The Chronicle

Jail term for drug courier

Ran drugs, cash from Brisbane to Toowoomba

- PETER HARDWICK

RUNNING drugs and money between Brisbane and Toowoomba over a four-day period has left a 35-year-old Chermside man with a twoyear jail sentence.

Police, who spotted Mark Alex Simpson and an associate pull into a service station on the Warrego Highway in the Lockyer Valley, became suspicious and approached the pair.

Simpson had co-operated with police but when his associate became non-compliant and argued with police, a struggle ensued during which two packages fell from his clothing, Toowoomba District Court heard.

The packages were found to contain 54g of substance of which 40.9g was pure methylamph­etamine, Crown prosecutor Nicole Friedewald said.
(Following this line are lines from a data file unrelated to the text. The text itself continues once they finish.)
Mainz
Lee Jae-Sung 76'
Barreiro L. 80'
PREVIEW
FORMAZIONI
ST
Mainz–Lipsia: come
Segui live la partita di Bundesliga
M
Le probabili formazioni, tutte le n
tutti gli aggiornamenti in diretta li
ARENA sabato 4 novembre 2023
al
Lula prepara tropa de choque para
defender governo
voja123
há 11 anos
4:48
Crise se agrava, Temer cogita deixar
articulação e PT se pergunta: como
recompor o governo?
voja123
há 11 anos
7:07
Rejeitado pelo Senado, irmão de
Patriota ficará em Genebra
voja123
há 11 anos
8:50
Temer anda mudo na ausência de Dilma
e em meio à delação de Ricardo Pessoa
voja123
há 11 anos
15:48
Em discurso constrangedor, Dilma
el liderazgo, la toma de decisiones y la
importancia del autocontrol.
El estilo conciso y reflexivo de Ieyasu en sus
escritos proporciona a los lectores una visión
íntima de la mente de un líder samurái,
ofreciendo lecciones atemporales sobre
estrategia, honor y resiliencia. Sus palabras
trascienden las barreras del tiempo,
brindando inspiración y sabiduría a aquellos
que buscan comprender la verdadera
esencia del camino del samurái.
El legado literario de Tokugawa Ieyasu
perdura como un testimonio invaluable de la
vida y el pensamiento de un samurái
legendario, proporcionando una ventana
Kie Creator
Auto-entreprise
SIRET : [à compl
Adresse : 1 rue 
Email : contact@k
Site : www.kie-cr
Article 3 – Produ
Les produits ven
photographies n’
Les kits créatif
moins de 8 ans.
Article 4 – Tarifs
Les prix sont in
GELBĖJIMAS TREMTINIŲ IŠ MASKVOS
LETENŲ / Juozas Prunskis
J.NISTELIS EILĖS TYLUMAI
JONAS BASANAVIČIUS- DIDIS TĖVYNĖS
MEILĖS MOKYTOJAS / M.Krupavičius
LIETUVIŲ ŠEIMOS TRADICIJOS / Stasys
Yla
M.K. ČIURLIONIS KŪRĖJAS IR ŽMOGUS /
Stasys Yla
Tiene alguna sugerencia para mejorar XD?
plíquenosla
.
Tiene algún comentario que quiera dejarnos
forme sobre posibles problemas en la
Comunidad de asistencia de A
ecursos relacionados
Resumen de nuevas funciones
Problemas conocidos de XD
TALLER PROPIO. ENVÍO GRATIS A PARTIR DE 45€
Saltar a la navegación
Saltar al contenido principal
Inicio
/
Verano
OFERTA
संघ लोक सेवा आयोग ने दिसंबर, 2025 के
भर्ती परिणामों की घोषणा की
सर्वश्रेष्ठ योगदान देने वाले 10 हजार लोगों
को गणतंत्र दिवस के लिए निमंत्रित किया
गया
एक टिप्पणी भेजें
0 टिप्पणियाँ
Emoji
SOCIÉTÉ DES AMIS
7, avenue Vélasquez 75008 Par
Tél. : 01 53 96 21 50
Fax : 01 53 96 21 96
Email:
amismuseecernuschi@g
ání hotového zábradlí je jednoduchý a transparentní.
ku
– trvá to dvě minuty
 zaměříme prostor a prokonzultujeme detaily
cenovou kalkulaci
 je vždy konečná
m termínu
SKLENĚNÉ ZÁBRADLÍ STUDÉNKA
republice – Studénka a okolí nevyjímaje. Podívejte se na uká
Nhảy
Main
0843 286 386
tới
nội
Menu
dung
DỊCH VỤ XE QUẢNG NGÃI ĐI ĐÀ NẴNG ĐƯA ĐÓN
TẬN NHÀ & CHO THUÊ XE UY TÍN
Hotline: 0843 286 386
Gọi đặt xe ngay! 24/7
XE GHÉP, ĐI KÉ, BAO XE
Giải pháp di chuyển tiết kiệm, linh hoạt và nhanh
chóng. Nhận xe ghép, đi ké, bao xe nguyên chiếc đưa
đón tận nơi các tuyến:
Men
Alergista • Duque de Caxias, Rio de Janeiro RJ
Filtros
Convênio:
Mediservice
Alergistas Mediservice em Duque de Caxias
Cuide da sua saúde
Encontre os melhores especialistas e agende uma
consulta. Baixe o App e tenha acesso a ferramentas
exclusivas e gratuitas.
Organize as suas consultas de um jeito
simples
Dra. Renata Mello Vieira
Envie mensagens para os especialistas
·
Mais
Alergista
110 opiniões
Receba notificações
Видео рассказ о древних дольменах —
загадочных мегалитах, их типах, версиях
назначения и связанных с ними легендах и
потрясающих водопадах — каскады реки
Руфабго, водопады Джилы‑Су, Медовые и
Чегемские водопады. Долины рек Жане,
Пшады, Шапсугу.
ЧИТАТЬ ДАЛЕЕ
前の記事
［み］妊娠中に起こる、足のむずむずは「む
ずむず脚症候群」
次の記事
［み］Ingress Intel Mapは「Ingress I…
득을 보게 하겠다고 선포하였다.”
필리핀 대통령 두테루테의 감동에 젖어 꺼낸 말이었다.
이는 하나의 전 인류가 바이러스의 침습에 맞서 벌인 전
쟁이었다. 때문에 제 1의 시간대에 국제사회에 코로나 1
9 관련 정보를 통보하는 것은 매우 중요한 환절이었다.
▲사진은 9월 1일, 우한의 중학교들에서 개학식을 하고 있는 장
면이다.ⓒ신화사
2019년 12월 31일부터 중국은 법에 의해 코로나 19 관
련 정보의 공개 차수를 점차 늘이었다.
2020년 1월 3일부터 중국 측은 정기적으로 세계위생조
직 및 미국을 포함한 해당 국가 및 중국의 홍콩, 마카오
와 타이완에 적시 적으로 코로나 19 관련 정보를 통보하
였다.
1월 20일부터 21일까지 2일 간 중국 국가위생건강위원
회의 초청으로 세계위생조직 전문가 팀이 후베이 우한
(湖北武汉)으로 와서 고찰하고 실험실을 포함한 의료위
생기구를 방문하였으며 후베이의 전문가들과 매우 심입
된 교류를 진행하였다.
A subsequent search of their car found another package in the centre console containing $8950 cash and an envelope containing another $1000 cash, she said.

Simpson gave a record of interview with police and confessed to acting as a courier between Toowong and Toowoomba on three previous days, saying though he believed the packages contained drugs he didn’t know what sort of drugs or how much there was of it.

Ms Friedewald said without Simpson’s frank admissions to the other three trips the Crown would not have been able to prosecute him on those.

Simpson pleaded guilty to four counts of supplying dangerous drugs.

Ms Friedewald said though Simpson had criminal history he had no previous for drugs.

He told police he had fallen on hard financial times at that time and was paid $200 and $50 for fuel each trip.

His barrister Scott Lynch told the court Simpson cared for his mother and brother who had autism in Brisbane and at the time was financiall­y destitute.

Simpson had accepted money to do the trips as he had to pay for vehicle registrati­on and get new tyres for his car, Mr Lynch said.

Warning him that any breach of the sentence could see him sent to jail, Judge Katherine McGuinness sentenced Simpson to two years in jail but ordered he be released immediatel­y on parole.